Noi metteremo il veto su qualsiasi tentativo che vuole andare a dare un tetto alla presenza di titoli di stato nel portafoglio delle banche e saremo, senza cedimento, di una coerenza e forza esemplare”, ha detto Matteo Renzi in Parlamento in vista del Consiglio europeo di Bruxelles. Il “tentativo” a cui si riferisce Renzi ha avuto luogo nelle discussioni sulla costituzione del Fondo europeo di garanzia dei depositi, la terza gamba mancante dell’Unione bancaria, dopo la Vigilanza, già in funzione, e il Fondo di risoluzione, che si sta lentamente accrescendo e si completerà nel 2024. Inoltre è stata emanata la direttiva Brrd, quella del bail-in. Il fatto che questo preveda che a coprire le perdite di una banca, dopo gli azionisti, gli obbligazionisti subordinati e gli obbligazionisti ordinari possano essere chiamati anche i depositanti con importi maggiori a 100.000 (quelli fino a quel limite godono già di un’assicurazione europea), rende il Fondo di garanzia sui depositi molto importante: in mancanza di che, al primo rumor di difficoltà di una banca, i depositanti correrebbero a ritirare i loro averi, accelerando così il processo verso il fallimento.
La Vigilanza controlla non solo l’entità assoluta del patrimonio stesso, ma anche la sua composizione, ponderando il valore degli asset che lo compongono in funzione dei rischi. Tra i beni ci sono i titoli di stato, che finora erano considerati senza rischio, quindi calcolati con una ponderazione pari a zero. Lo sono davvero?
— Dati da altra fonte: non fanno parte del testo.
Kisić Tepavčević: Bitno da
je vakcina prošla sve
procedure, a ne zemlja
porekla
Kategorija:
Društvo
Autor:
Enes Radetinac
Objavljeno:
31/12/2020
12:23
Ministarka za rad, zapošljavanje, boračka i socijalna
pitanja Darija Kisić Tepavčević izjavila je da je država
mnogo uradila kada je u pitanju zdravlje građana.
Non per le agenzie di rating che dànno voti diversi ai debiti di vari paese, non per il mercato che li valuta con spread diversi. Anche una quota prevalente di titoli di uno stesso stato, costituisce una concentrazione di rischio contraria agli elementari principi di diversificazione dei portafogli. L’esperienza della Grecia dimostra che è importante tenere separati il debito pubblico nazionale dal sistema bancario locale: la crisi delle finanze pubbliche di un paese non deve portare automaticamente alla crisi della sua economia privata, e viceversa. Quindi bisogna indurre le banche a smettere di essere, come lo sono le banche italiane, sovrappesate i titoli di stato del proprio paese. Per farlo ci sono due strade: una è quella di non considerare più risk-free il debito sovrano di ogni paese dell’euro; l’altra è di mettere dei limiti alla quantità di titoli di un singolo stato nel patrimonio di una banca.
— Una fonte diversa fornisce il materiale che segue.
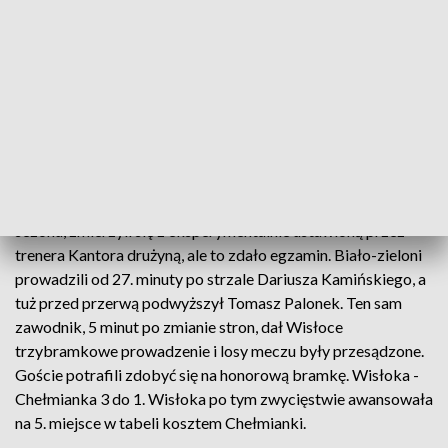
minut później Piotr Lisowski. Siarka potrafiła odpowiedzieć
tylko golem Kacpra Józefiaka i przegrała 1 do 2. Siarka
skończy sezonem meczem na własnym boisku z Chełmianką
za dwa tygodnie.
Wisłoka - Chełmianka 3 do 1
Właśnie Chełmianka była sobotnim rywalem Wisłoki w
Dębicy. Goście, którzy są jedną z rewelacji wiosennej części
sezonu, zmierzyli się z eksperymentalnie ustawioną przez
trenera Kantora drużyną, ale to zdało egzamin. Biało-zieloni
prowadzili od 27. minuty po strzale Dariusza Kamińskiego, a
tuż przed przerwą podwyższył Tomasz Palonek. Ten sam
zawodnik, 5 minut po zmianie stron, dał Wisłoce
trzybramkowe prowadzenie i losy meczu były przesądzone.
Goście potrafili zdobyć się na honorową bramkę. Wisłoka -
Chełmianka 3 do 1. Wisłoka po tym zwycięstwie awansowała
na 5. miejsce w tabeli kosztem Chełmianki.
Il presidente della Bundesbank, Jens Weidmann, ha detto che senza questa limitazione, è contrario all’istituzione del Fondo, il ministro Schäuble gli ha dato ragione, il nostro Padoan si è detto contrario. Che Renzi sia contrario, testimonia solo che Palazzo Chigi e Via XX Settembre la pensano allo stesso modo. Con una differenza rilevante: che Padoan non parla di diritto di veto, per la semplice ragione che sa di non averlo. Come neppure ce l’ha Renzi. La decisione su come ponderare i rischi infatti spetta dell’Autorità dell’Unione bancaria, che risponde al direttorio della Banca centrale europea. E dato che la Bce è per statuto indipendente dai governi e gelosa della sua indipendenza: vantare un potere di veto sulle sue decisioni è un vulnus istituzionale di prim’ordine. “Anziché preoccuparci dei titoli di stato italiani nelle banche bisogna avere la forza di dire che in pancia [a istituti di altri paesi europei] c’è un eccesso di titoli tossici”, ha detto Renzi, con riferimento a Deutsche Bank e Commerzbank, ovvero la prima e la seconda banca tedesca.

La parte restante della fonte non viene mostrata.